Habitat for Humanity says



            Shearlock agrees it might be possible they are the largest, new-home builders in the county, overtaking D.R. Horton. In 2012, Habitat built 212 homes in Escambia and Santa Rosa Counties combined. They were wrapping up with NSP2 funds.



            "It was new money brought to the community," Shearlock said. "We were building at a very fast pace."



            But the non-profit disagreed with the notion jobs were being lost due to volunteer labor and donated materials.



            "While a portion of out homes are built by volunteers, over half of the labor is subcontracted," Shearlock said. "A majority of the work is paid for with local subcontractors."



            She said volunteers do the rough framing, landscaping and painting. The company pays subcontractors to handle the plumbing, electrical, lay the foundation and finish the roof.

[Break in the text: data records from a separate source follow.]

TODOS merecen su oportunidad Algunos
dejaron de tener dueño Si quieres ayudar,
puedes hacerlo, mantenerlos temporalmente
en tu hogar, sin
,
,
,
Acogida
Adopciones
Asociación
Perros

            New home construction will slow dramatically after the grant is finished, according to Shearlock. And they expect to return to regular levels of construction. Moving forward, they expect to build around 50 homes in the two-county area.



 



Crime:
            The petition stated concerns from members of the community about the "element of crime that is associated with low-income housing."



            Motes speculated crime would rise as a result of construction of the Habitat homes. He stated there was a lack of respect associated with the homes.



            "Most of these people go through life without any achievement," he said. "Idle hands have a tendency to get you in trouble."



            "It's just a misconception that people have with affordable housing," Shearlock said. "They go through a strict selection process. They go through a criminal check, a credit check and take courses on how to care for their home."



            Shearlock said they build homes for hardworking families and for those who are working to improve the community.